Ruger Super Redhawk 454,  anyone use a burris fastfire for hunting?  How do you mount it on a ruger with the cut-outs on a ruger for scope mounting?


----------



## frankwright (Aug 17, 2013)

Weigand makes a mount that fastens to the cutouts and then allows you to use almost any scope or red dot.
http://www.jackweigand.com/Redhawk_Blackhawk_Bisley_Hunter.html

I have been using one on my Redhawk with a Ultradot for several years with no problems.
There may be some other options too.

I have never used a Fastfire or any other open type red dot but have used several of the tubed versions.


----------



## nickE10mm (Aug 19, 2013)

I know its not a SRH but here's the deal on my SBH Hunter...

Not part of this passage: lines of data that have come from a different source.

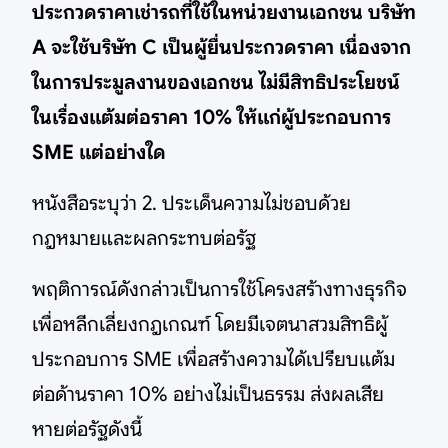
ประกวดราคาเช่ารถที่ใช้ในหน่วยงานเอกชน บริษัท
A จะใช้บริษัท C เป็นผู้ยื่นประกวดราคา เนื่องจาก
ในการประมูลงานของเอกชน ไม่มีสิทธิประโยชน์
ในเรื่องแต้มต่อราคา 10% ให้แก่ผู้ประกอบการ
SME แต่อย่างใด
หนังสือระบุว่า 2. ประเด็นความไม่ชอบด้วย
กฎหมายและผลกระทบต่อรัฐ
พฤติการณ์ดังกล่าวเป็นการใช้โครงสร้างทางธุรกิจ
เพื่อหลีกเลี่ยงกฎเกณฑ์ โดยมีเจตนาสวมสิทธิผู้
ประกอบการ SME เพื่อสร้างความได้เปรียบแต้ม
ต่อด้านราคา 10% อย่างไม่เป็นธรรม ส่งผลเสีย
หายต่อรัฐดังนี้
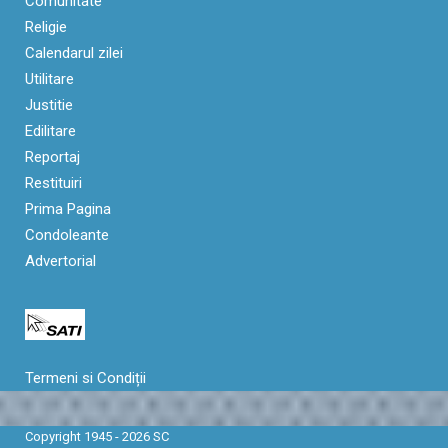
Comunitate
Religie
Calendarul zilei
Utilitare
Justitie
Edilitare
Reportaj
Restituiri
Prima Pagina
Condoleante
Advertorial
Termeni si Condiții
Copyright 1945 - 2026 SC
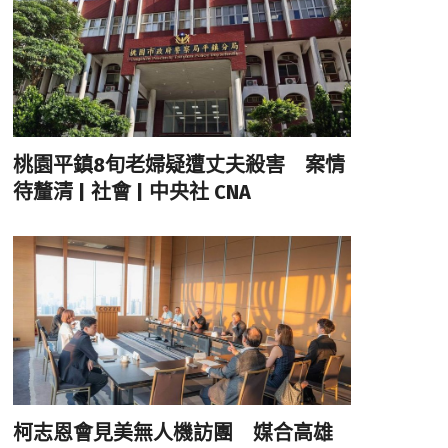
桃園平鎮8旬老婦疑遭丈夫殺害 案情
待釐清 | 社會 | 中央社 CNA
柯志恩會見美無人機訪團 媒合高雄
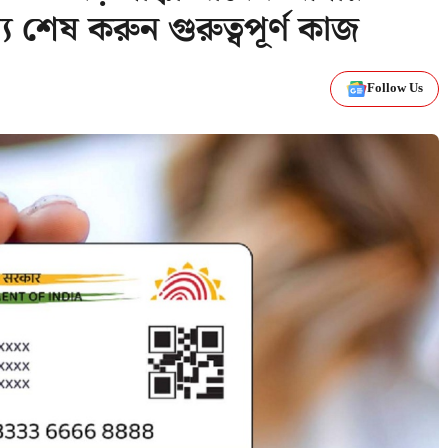
ে শেষ করুন গুরুত্বপূর্ণ কাজ
Follow Us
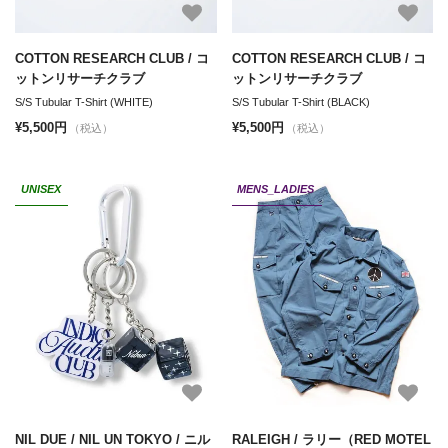
COTTON RESEARCH CLUB / コ
COTTON RESEARCH CLUB / コ
ットンリサーチクラブ
ットンリサーチクラブ
S/S Tubular T-Shirt (WHITE)
S/S Tubular T-Shirt (BLACK)
¥5,500円
¥5,500円
（税込）
（税込）
UNISEX
MENS_LADIES
NIL DUE / NIL UN TOKYO / ニル
RALEIGH / ラリー（RED MOTEL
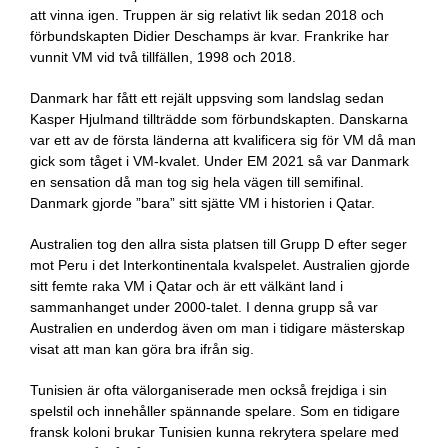
att vinna igen. Truppen är sig relativt lik sedan 2018 och
förbundskapten Didier Deschamps är kvar. Frankrike har
vunnit VM vid två tillfällen, 1998 och 2018.
Danmark har fått ett rejält uppsving som landslag sedan
Kasper Hjulmand tillträdde som förbundskapten. Danskarna
var ett av de första länderna att kvalificera sig för VM då man
gick som tåget i VM-kvalet. Under EM 2021 så var Danmark
en sensation då man tog sig hela vägen till semifinal.
Danmark gjorde ”bara” sitt sjätte VM i historien i Qatar.
Australien tog den allra sista platsen till Grupp D efter seger
mot Peru i det Interkontinentala kvalspelet. Australien gjorde
sitt femte raka VM i Qatar och är ett välkänt land i
sammanhanget under 2000-talet. I denna grupp så var
Australien en underdog även om man i tidigare mästerskap
visat att man kan göra bra ifrån sig.
Tunisien är ofta välorganiserade men också frejdiga i sin
spelstil och innehåller spännande spelare. Som en tidigare
fransk koloni brukar Tunisien kunna rekrytera spelare med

I've been on a .44 mag kick for the last several months and will probably be using my Ruger Super Blackhawk Bisley Hunter in .44 most of this coming season.  I have a Fastfire 3 mounted to it which is AWESOME, making those intermediate-range shots (20-60y) MUCH easier to make, although I took the FF3 off a week or two ago to play with open sights for a while.  (It takes about 3 minutes to put the FF3 back onto the Ruger and minimal shots to ensure the sight is still sighted in, so I just keep the FF3 and its wrench in my .44 case so I have options).  I'll be using a warm handloaded 250-255gr WFN or Keith hardcast at 1250-1300fps which, after my recent firelapping project, allow me to get sub-1" 25y groups with OPEN SIGHTS.... Can't wait to get a deer with ol' Blackie!

Ruger SBH Bisley Hunter


----------